◆ Exercise brief ◆
Give back the data below word for word. Any image in it should be left out.
==*==
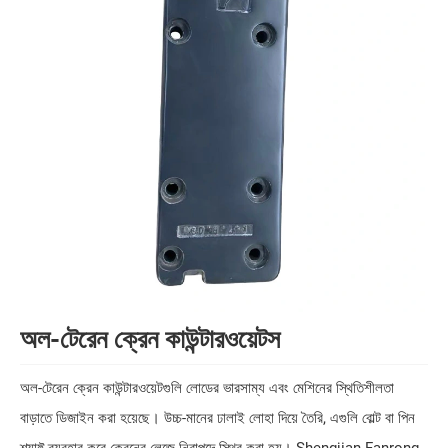
অল-টেরেন ক্রেন কাউন্টারওয়েটস
অল-টেরেন ক্রেন কাউন্টারওয়েটগুলি লোডের ভারসাম্য এবং মেশিনের স্থিতিশীলতা
বাড়াতে ডিজাইন করা হয়েছে। উচ্চ-মানের ঢালাই লোহা দিয়ে তৈরি, এগুলি বোল্ট বা পিন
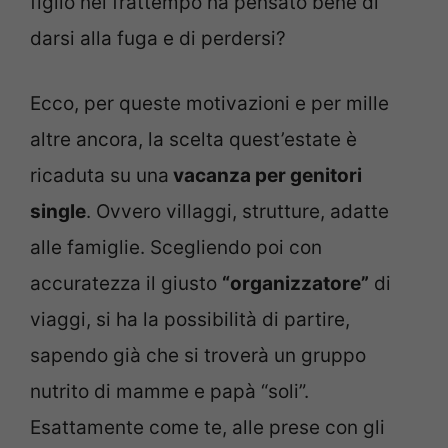
figlio nel frattempo ha pensato bene di
darsi alla fuga e di perdersi?
Ecco, per queste motivazioni e per mille
altre ancora, la scelta quest’estate è
ricaduta su una
vacanza per genitori
single
. Ovvero villaggi, strutture, adatte
alle famiglie. Scegliendo poi con
accuratezza il giusto
“organizzatore”
di
viaggi, si ha la possibilità di partire,
sapendo già che si troverà un gruppo
nutrito di mamme e papà “soli”.
Esattamente come te, alle prese con gli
==*==
◆ Answer to this task ◆
অল-টেরেন ক্রেন কাউন্টারওয়েটস
অল-টেরেন ক্রেন কাউন্টারওয়েটগুলি লোডের ভারসাম্য এবং মেশিনের স্থিতিশীলতা
বাড়াতে ডিজাইন করা হয়েছে। উচ্চ-মানের ঢালাই লোহা দিয়ে তৈরি, এগুলি বোল্ট বা পিন
figlio nel frattempo ha pensato bene di
darsi alla fuga e di perdersi?
Ecco, per queste motivazioni e per mille
altre ancora, la scelta quest’estate è
ricaduta su una
vacanza per genitori
single
. Ovvero villaggi, strutture, adatte
alle famiglie. Scegliendo poi con
accuratezza il giusto
“organizzatore”
di
viaggi, si ha la possibilità di partire,
sapendo già che si troverà un gruppo
nutrito di mamme e papà “soli”.
Esattamente come te, alle prese con gli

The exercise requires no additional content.